全国発明表彰は、日本の科学技術の向上と産業の発展に寄与することを目的に、公益社団法人発明協会が、多大な功績をあげた発明を表彰するものです。「朝日新聞社賞」は全国発明表彰において10点ある特別賞の一つです。
本発明は、天文観測などに用いられるイマージョン回折格子に関するものです。回折格子とは、光を波長ごとに分ける赤外線分光器に搭載される分光デバイスのことで、宇宙の微弱な光から情報を得るための重要な役割を担っています。従来の表面反射型の回折格子は、分光性能の不足により微量分子の観測が困難でしたが、キヤノンは、高屈折率材料の中を光が透過するイマージョン回折格子を開発することで、分光性能の向上を試みました。

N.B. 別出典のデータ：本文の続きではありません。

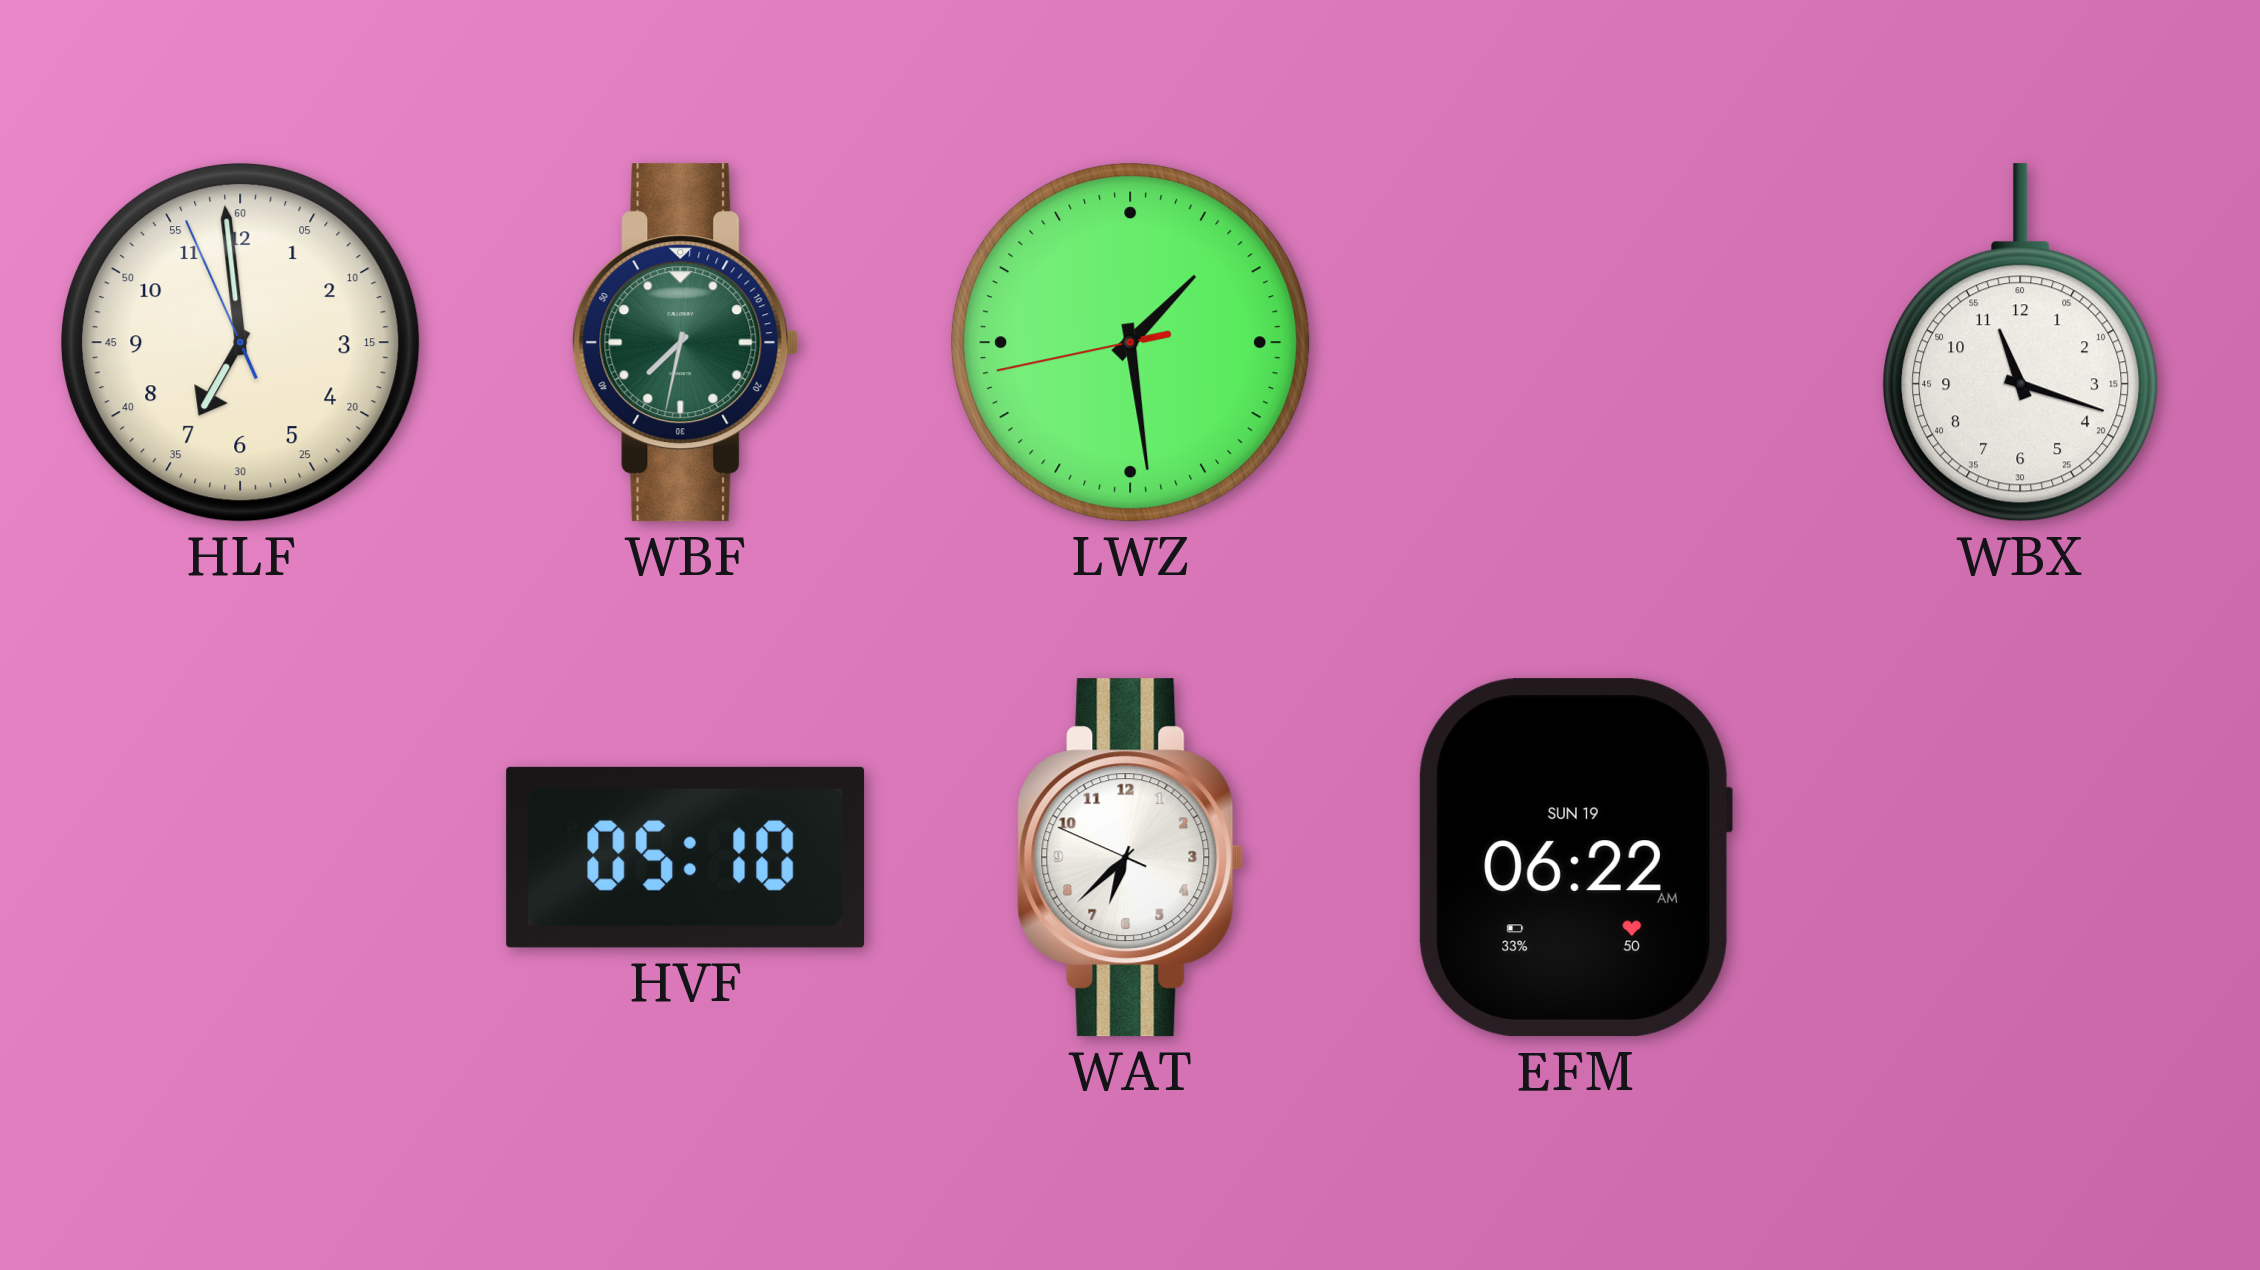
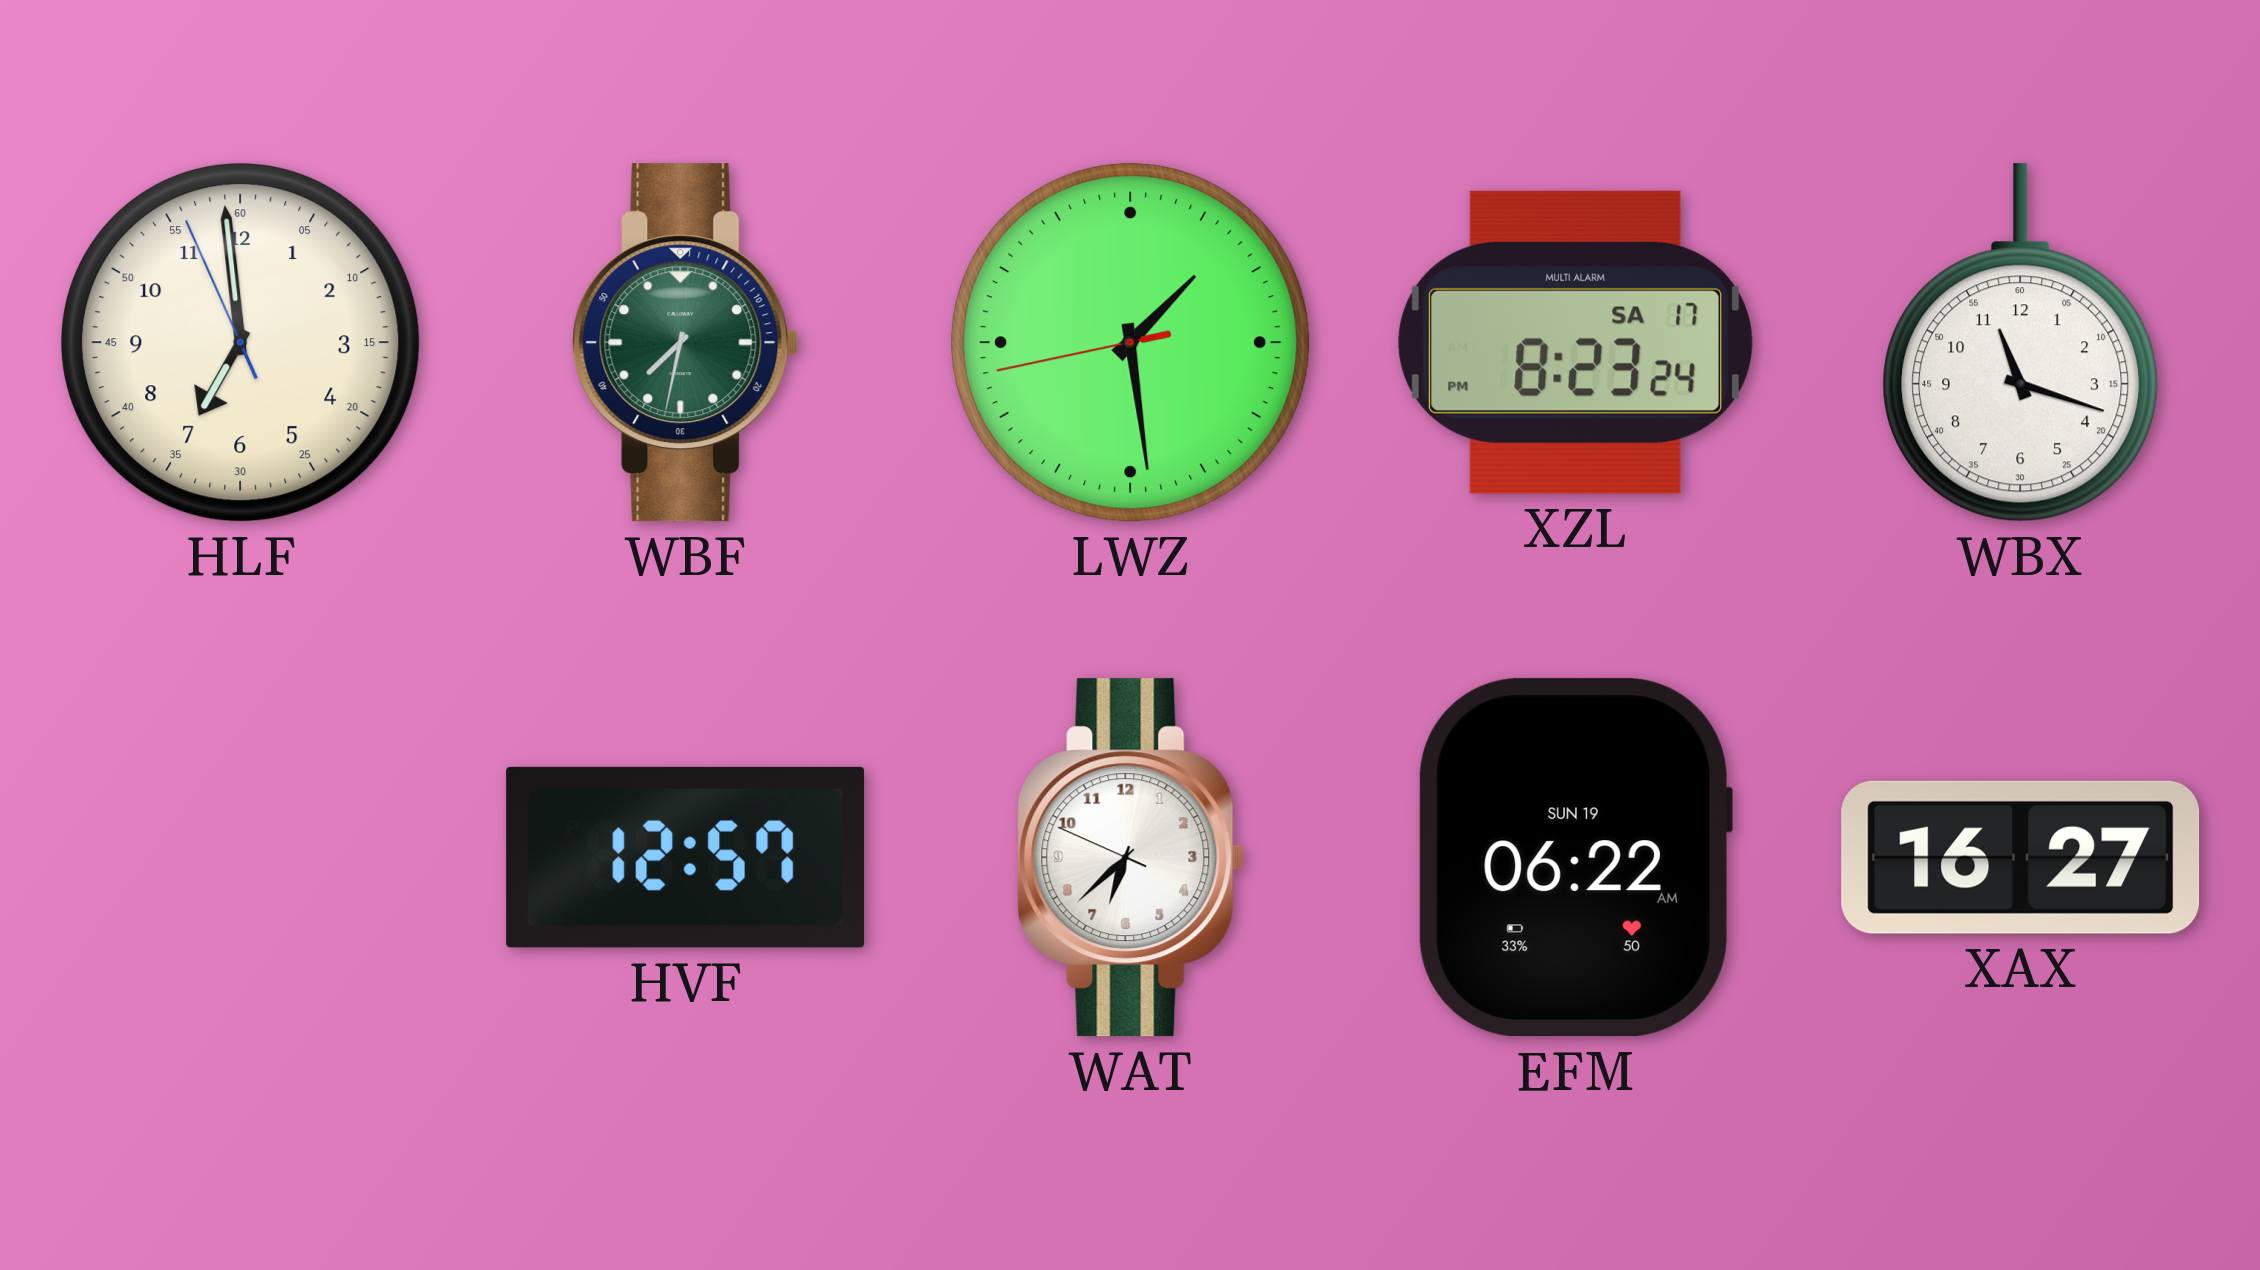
XZL: none -> 8:23
HVF: 05:10 -> 12:57
XAX: none -> 16:27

しかし、高屈折率材料は割れやすいという欠点があります。これに対し、キヤノンは、レンズや半導体露光装置などの精密部品製造で培った独自の超精密加工技術を用いることで、数μm※1幅の階段状の加工を実現しましたが、光の散乱を引き起こす凸部の欠けを完全になくすことはできないという課題に直面しました。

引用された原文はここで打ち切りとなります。